→ **WHAT THE EXERCISE ASKS**: Retype the line in which "Personlig träning" appears, then every line after it until the records end. Leave out the pictures.

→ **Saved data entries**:
BEGIN

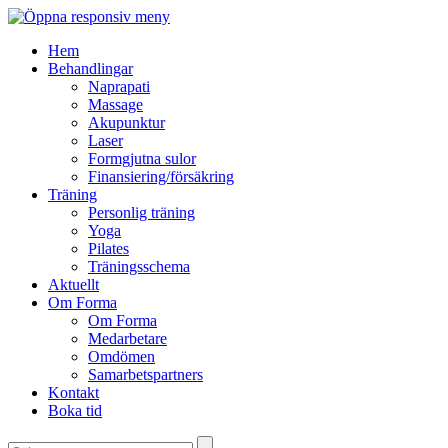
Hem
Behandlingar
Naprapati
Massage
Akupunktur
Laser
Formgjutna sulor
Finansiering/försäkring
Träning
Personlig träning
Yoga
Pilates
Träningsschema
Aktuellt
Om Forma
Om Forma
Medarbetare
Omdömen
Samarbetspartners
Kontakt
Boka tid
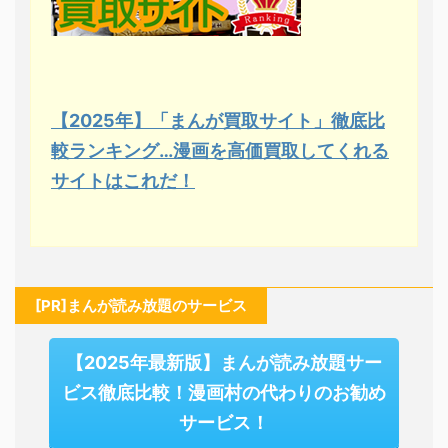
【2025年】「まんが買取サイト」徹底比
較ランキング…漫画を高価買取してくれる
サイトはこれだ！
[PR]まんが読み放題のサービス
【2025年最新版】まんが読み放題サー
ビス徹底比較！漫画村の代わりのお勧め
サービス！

END

→ **SOLVED PROBLEM**:
Personlig träning
Yoga
Pilates
Träningsschema
Aktuellt
Om Forma
Om Forma
Medarbetare
Omdömen
Samarbetspartners
Kontakt
Boka tid
【2025年】「まんが買取サイト」徹底比
較ランキング…漫画を高価買取してくれる
サイトはこれだ！
[PR]まんが読み放題のサービス
【2025年最新版】まんが読み放題サー
ビス徹底比較！漫画村の代わりのお勧め
サービス！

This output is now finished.